それは追い払われている仕草だとわかったが、不快を爽快に切り替えてくれたならそれでいい。
………………
「あの時のサムライの切腹みたいな挨拶が忘れられなくて。なーんかクセになっちゃったんだよね」
「サムライ…ですか」
椎名さんの笑顔に、複雑そうな色を浮かべる未来さん。
「そんな切腹サムライが、いったいどの辺で女の子に変わったわけ?」
ストレートに尋ねる吉良に、椎名さんがわずかに赤くなる。
「まぁ…この見た目だしさ、初めから、か…可愛いとは、思ってたけど?」
確かに…!
未来さんの黒髪はストレートでサラサラで、メガネをかけているから目立たないけど、実はぱっちり黒目がちな可愛らしい顔立ち。
「でも…この性格が難点で、俺の気持ちはまったく伝わらなかったんだよな」
遠い目になる椎名さんを、未来さんは心配そうに見上げた。
「も、申し訳…ありません。
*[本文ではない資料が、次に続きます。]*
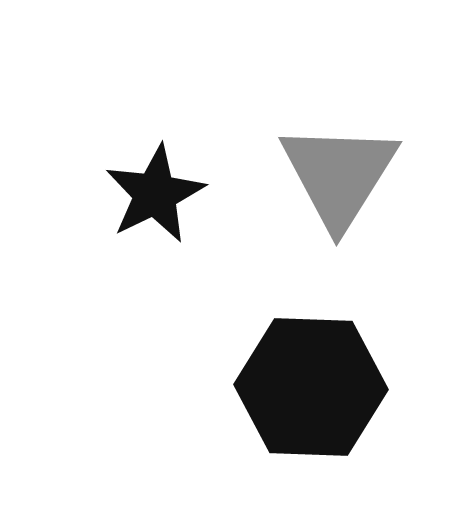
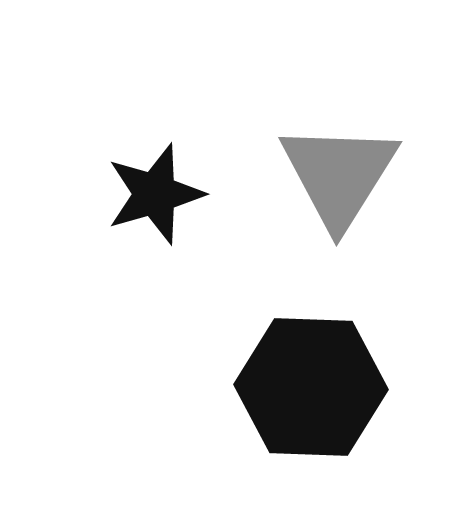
black star: rotated 10 degrees clockwise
いきなり近寄って来られたときは、具合でも悪くて、つかまっておられるのかと…」
それって…もしかして抱きしめられた時のこと?
「口元に生クリームがついてしまった時に唇がぶつかってきた時も、食後に甘いものを味わいたくなったのだと思いました」
「それ、キスだろ?」
少し気の毒そうに、椎名さんに確かめる吉良。
「あぁ…。生クリームにかこつけて、キスしたんだけど、これだもん…」
未来さんらしい鈍感ぶりが微笑ましいけど…男性同士の吉良からすれば、椎名さんの苦労は、聞いていて涙目になるらしい。
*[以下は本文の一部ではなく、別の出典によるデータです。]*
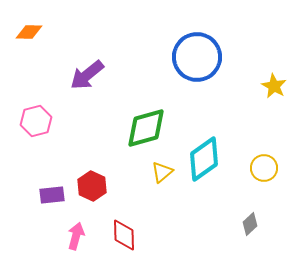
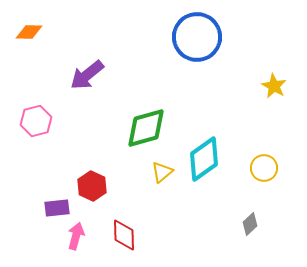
blue circle: moved 20 px up
purple rectangle: moved 5 px right, 13 px down
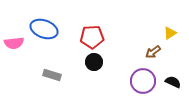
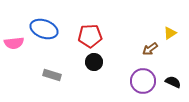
red pentagon: moved 2 px left, 1 px up
brown arrow: moved 3 px left, 3 px up
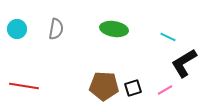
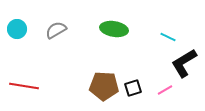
gray semicircle: moved 1 px down; rotated 130 degrees counterclockwise
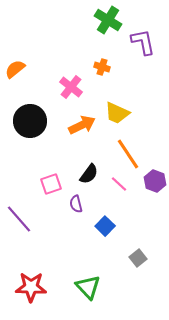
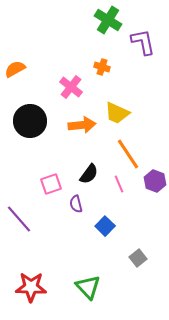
orange semicircle: rotated 10 degrees clockwise
orange arrow: rotated 20 degrees clockwise
pink line: rotated 24 degrees clockwise
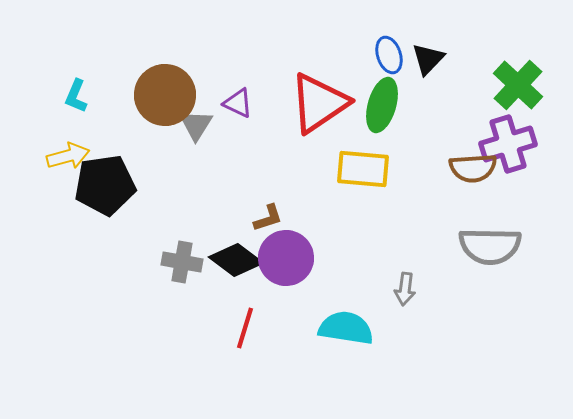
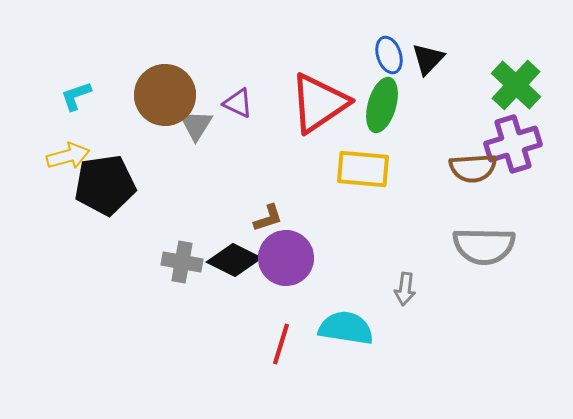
green cross: moved 2 px left
cyan L-shape: rotated 48 degrees clockwise
purple cross: moved 5 px right
gray semicircle: moved 6 px left
black diamond: moved 2 px left; rotated 10 degrees counterclockwise
red line: moved 36 px right, 16 px down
「…決死の覚悟で「可愛いね」って言ってみれば、後ろを振り返ってお婆ちゃんのことかって聞いてくるし…「好きだ」って言えば、目の前のお菓子のことだと思うし…」
「わかった。…よく、わかった。それで家に監禁したんだな?…後はもう、体でわからせるしかないよな?」
俺でもそうする…と言って、吉良は椎名さんに握手を求めた。
「本当に…本当に、申し訳ございませんでした。…6年間のご無礼、どうかお許し願いたく…」
ここまでの話で、未来さんは深く反省したらしい。椎名さんに土下座しようとする未来さんを、私は慌てて止めた…!
「椎名さんには…ずっと恋人がいらしたので、まさかこの私に、なんぞやの想いを巡らせてるとは…思いませんでした」
え…?!っと、私は吉良と目を合わせて驚いた。
「椎名さん、未来さんのこと好きだったのに…彼女は何人かいたんですか?」
「…あ、いや…それは、その…」
「遊びの彼女ですか?とっかえひっかえ…ってやつですか?」
見ると未来さんがちょっと下を向いて悲しそうにしてるから、つい私の語気も荒くなる…!
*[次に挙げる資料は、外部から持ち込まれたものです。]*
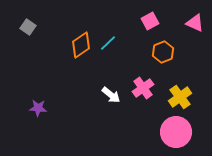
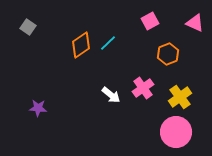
orange hexagon: moved 5 px right, 2 px down
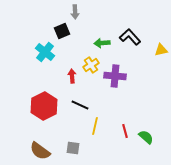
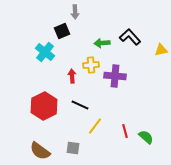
yellow cross: rotated 28 degrees clockwise
yellow line: rotated 24 degrees clockwise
「…いや、その、まぁ…遊びで…。未来と、いろいろこじれたときかあって、ヤケクソで…」
未来さんの代わりに睨む私と、弱りきった椎名さんを交互に見て、吉良は苦笑い。
私の方は、ふと疑問がわいた。
「未来さんはどうだったんですか?ずっと椎名さんを…ただの所属タレントとしか思ってなかったんですか?」
とたんに熱を持つ未来さんの頬…
これはもぅ…答えを聞かなくてもわかるじゃないか…!
「ひ、一目惚れでした。いつもいい匂いがするんです。草原みたいな、草の匂い…っていうか、アジアみたいな、和…みたいな…」
「ベチバオね、ゲラムの」
「それです!今日も、いい匂いです…」
メーカーと商品名を教えた椎名さん…ちょっと困った顔になってる…!
「俺のこと好きって、ほとんど言わないよな?…いい匂いって、嬉しいけど、ベチバオは草原の匂いも草の匂いもしないから!」
誰か他のタレントの匂いなんじゃないか…と疑う椎名さん。
「い…いいえ。私の例えが暴力的に下手なだけで…椎名さんの匂いしか、いい匂いとは思いません。あと…」
すぅっと息を吸って、何を言い出すのかと思ったら…
「す、す、好きです」
未来さんを見つめる椎名さんの目が熱い!
「…ん?なんだかよく聞こえねぇな…」
「常磐、未来…椎名瑠偉を、す、す、す…」
「…酢?」
「違います!す…す…好きデス!」
もう私たちは、ニヤニヤするしかない…!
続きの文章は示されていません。